The European Union Entry-Exit System (EES) for non-EU citizens is insisting, from October, that those wishing to get the Eurostar from St Pancras must first be fingerprinted and upload a photograph there before boarding the train. This will be a great bore: there will be queues for the 49 booths erected for the purpose. Each victim will have to pay €7. Even the French who, in principle, are not upset by causing the British inconvenience, are worrying about the potential delays. I have a partial solution (not uninfluenced by the fact that we live in East Sussex). Because of its losses during Covid, Eurostar suspended the international elements of two stations – Ebbsfleet and Ashford – which had until then been part of the promised regeneration of Kent. It half-promised they would return in 2025. Now is surely the moment to make good on this, putting up booths at those two stations which will process you much faster than the London terminal and offering once more, from Ashford, the quickest possible train journey to France. I wonder, by the way, if the EES problem influenced Rishi Sunak’s decision to call the election earlier than expected. New pictures of hours-long waits shortly before an autumn polling day would have been the least helpful way of reminding voters about Brexit.

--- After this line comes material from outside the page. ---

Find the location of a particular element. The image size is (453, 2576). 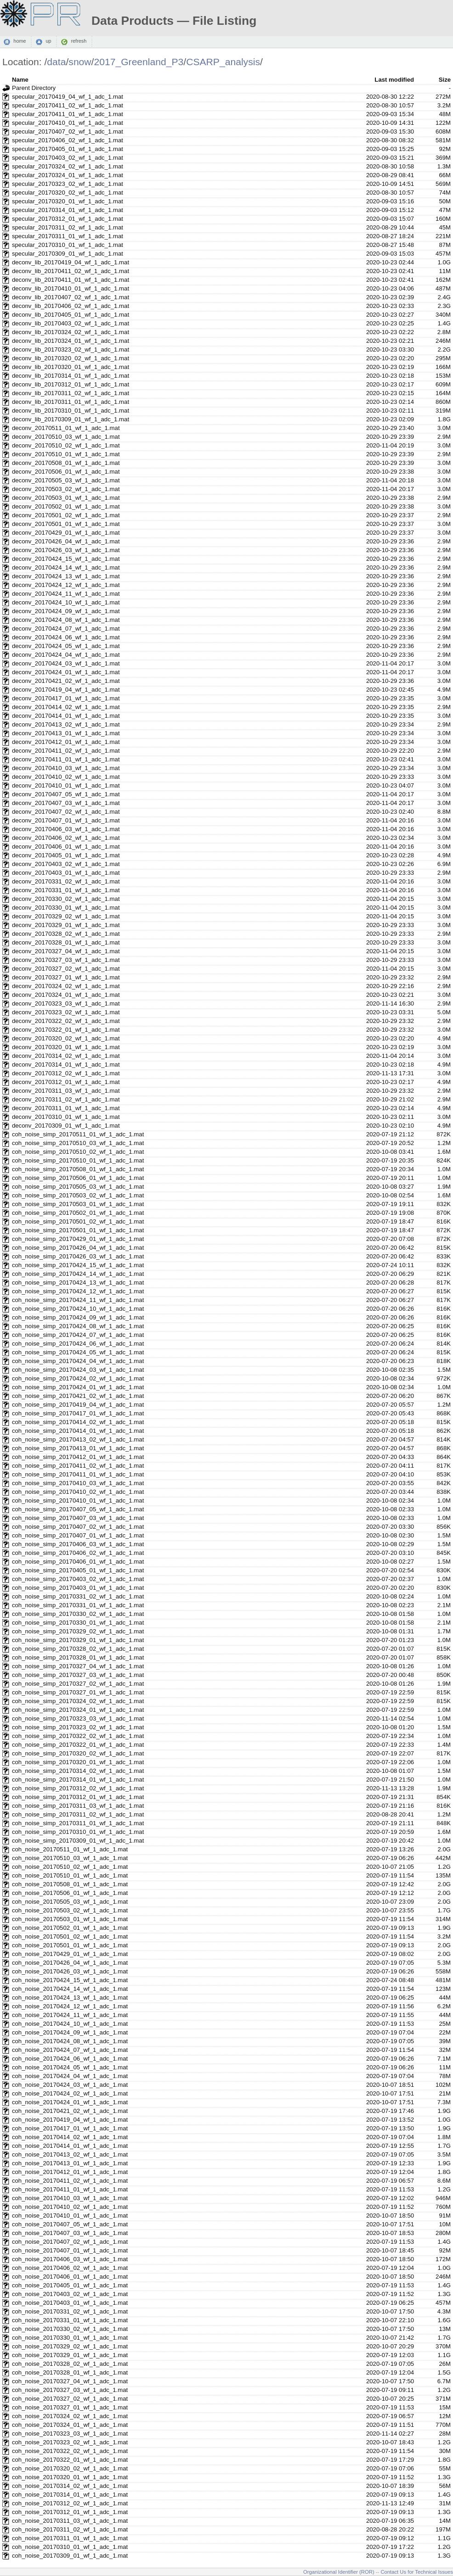

coh_noise_simp_20170424_06_wf_1_adc_1.mat is located at coordinates (78, 1343).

P.S. Wise after the event, I add three points about Mr Sunak’s soaking outside Downing Street. 1) It might have looked a bit pompous if an official had held an umbrella over the Prime Minister as he spoke, but mightn’t it have been rather touching if his wife had done so? 2) If Mr Sunak was insisting on braving the elements unprotected, he would have done much better not to wear a lightweight suit which let the water sink straight in. The stout worsteds that prime ministers such as Churchill or Harold Macmillan wore, come rain or shine, were quite heavy enough to repel water for ten minutes. 3) Why do prime ministers now feel they must announce elections outside Downing Street and gild the news with a speech from a lectern? This is an unnecessary 21st-century innovation, asking for trouble.